The Lincoln Reagan Dinner is the Republican Party of Iowa’s equivalent to last week’s Liberty and Justice Dinner put on by the Democratic Party of Iowa. While the Republican version had less of a showing this year, 2020 was not far from the minds of every speaker. Lindsey Graham, Joni Ernst, and Chuck Grassley all took turns speaking and each sprinkled in anecdotes of their approval of President Trump.

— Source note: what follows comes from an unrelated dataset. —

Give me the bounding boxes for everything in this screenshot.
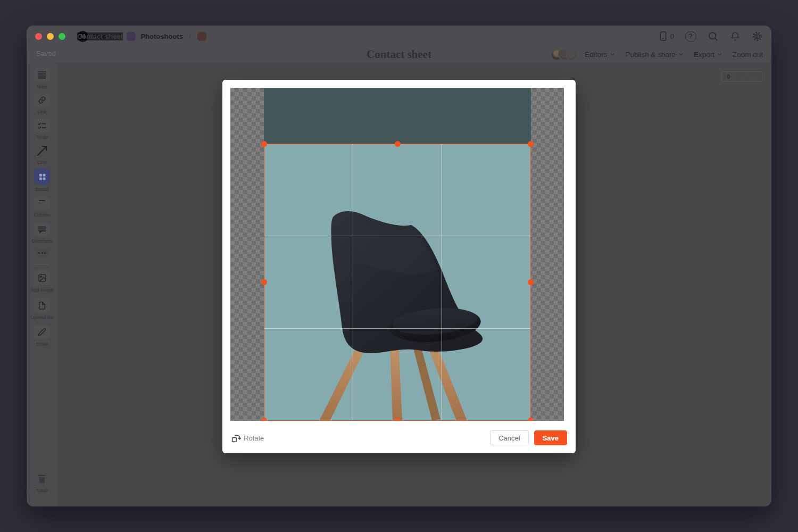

Even with all the presidential praise sprouting throughout this visit, when Graham was visiting Iowa in 2015, then-candidate Trump was not a fan of Graham. At a campaign event Trump gave out Graham’s phone number to the crowd, Graham called Trump a “jackass”, and Graham compared choosing between a Cruz and Trump endorsement to picking between “being shot or poisoned.” Those tensions were not felt during this trip to Iowa, however; instead, Graham has accepted Trump’s presidency saying, “I like him and he likes him.”

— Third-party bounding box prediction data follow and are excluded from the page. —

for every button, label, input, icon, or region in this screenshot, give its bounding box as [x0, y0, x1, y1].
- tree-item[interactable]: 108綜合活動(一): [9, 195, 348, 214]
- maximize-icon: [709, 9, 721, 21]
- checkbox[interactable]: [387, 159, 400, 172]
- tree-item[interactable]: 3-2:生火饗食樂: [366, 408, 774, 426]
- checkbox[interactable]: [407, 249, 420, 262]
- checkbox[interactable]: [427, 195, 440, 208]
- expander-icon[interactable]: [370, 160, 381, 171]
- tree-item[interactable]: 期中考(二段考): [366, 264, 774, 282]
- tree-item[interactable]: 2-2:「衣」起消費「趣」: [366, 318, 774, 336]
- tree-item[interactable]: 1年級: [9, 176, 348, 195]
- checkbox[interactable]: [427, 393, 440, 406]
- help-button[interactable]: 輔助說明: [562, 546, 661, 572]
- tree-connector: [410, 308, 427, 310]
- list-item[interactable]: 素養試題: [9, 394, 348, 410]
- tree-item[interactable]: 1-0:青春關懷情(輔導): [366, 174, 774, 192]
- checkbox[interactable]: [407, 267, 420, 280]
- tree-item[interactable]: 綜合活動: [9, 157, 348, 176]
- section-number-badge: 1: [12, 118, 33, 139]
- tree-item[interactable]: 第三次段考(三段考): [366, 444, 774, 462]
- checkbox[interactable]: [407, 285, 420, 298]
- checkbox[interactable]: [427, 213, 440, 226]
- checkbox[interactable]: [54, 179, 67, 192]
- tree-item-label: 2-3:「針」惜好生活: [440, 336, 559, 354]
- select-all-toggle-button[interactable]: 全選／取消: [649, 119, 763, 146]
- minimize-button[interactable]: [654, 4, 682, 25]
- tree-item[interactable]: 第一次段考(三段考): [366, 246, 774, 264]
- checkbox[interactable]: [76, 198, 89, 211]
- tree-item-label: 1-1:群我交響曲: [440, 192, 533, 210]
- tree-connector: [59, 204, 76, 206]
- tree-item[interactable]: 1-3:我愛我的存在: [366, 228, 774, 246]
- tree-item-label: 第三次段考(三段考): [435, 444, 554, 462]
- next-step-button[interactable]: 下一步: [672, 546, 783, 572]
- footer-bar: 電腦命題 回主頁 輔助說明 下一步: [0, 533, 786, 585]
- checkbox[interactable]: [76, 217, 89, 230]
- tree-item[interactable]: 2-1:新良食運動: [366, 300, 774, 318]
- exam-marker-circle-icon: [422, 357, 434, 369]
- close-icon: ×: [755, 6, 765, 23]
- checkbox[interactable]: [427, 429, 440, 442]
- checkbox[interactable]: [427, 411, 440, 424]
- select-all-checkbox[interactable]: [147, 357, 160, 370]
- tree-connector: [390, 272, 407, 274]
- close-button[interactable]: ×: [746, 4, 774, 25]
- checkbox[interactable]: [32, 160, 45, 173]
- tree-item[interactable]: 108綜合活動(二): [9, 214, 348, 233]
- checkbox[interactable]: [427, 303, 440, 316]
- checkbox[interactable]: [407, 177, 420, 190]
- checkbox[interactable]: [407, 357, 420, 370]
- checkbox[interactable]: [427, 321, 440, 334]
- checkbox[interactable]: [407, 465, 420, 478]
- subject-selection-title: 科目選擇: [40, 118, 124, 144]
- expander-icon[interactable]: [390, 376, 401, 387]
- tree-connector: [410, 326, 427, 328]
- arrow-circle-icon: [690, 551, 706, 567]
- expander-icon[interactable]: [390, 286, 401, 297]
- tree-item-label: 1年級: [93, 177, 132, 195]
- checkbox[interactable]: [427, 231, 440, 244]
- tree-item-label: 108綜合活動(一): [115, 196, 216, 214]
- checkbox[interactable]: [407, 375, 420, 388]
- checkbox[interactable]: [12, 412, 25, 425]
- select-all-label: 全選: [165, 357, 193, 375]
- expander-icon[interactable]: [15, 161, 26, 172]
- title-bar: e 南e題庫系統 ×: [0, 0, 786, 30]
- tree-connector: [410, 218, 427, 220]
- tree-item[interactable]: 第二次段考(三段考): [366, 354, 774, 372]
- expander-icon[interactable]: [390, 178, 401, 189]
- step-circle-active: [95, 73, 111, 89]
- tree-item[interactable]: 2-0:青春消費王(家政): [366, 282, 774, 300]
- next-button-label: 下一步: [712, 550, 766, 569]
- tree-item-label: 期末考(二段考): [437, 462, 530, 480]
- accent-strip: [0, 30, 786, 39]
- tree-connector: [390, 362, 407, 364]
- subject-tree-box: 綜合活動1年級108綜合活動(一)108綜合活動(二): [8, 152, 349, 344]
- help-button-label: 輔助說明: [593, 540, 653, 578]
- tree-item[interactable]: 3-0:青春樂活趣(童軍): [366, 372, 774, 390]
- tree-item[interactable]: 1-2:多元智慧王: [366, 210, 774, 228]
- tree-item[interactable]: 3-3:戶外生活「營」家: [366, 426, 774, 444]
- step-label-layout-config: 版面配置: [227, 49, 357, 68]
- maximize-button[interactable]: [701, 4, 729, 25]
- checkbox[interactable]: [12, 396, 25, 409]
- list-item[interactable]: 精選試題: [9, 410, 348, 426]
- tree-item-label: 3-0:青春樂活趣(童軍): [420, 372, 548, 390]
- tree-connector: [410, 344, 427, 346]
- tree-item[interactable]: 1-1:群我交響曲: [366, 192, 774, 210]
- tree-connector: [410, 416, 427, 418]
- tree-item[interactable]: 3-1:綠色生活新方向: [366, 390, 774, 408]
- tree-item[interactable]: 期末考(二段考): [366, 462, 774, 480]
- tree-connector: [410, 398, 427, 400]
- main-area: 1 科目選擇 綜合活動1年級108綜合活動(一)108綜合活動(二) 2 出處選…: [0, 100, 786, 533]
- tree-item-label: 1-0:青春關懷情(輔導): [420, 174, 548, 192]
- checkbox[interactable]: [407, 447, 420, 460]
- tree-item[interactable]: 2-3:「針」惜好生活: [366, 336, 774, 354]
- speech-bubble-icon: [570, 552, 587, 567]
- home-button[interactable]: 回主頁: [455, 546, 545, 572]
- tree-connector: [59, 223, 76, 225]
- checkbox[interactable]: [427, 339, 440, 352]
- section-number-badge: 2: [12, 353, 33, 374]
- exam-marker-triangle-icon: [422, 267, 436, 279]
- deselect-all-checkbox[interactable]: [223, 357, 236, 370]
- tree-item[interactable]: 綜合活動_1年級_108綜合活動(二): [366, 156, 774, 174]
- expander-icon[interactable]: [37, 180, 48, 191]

Graham’s event at Drake took place across campus from a Climate Summit hosted by Bernie Sanders and Alexandria Ocasio-Cortez. He used that opportunity to talk about 2020 and to draw a contrast between Republican and Democratic policy. Graham told attendees that socialist policies wouldn’t work in Iowa and that it is Iowa’s job to stop radical candidates, like Sanders and Ocasio-Cortez, from gaining a footing. He went on to dive into the flaws he saw in plans such as Medicare for all, open borders, and the Green New Deal. Graham was confident that these policies will fail in the minds of Iowa voters.
Graham also used his Drake visit to express disappointment in the recent Drake Student Senate decision to deny Turning Point USA student organization status. Few universities in the country have the connections and political savvy to have a United States senator help in the campaign against a student senate’s denial of conservative groups on campus. Graham said that when student senators refuse the opportunity to let a group organize, it deteriorates civility.
Graham used both events as a call to action for Republican activists and college students. He called on Republicans to fight for Iowa in the upcoming election, calling it “the front line of freedom.” Graham added, “your grandkids are going to ask you where were you in the war of 2020, you are going to respond that you were in Iowa, and you kicked their [expletive].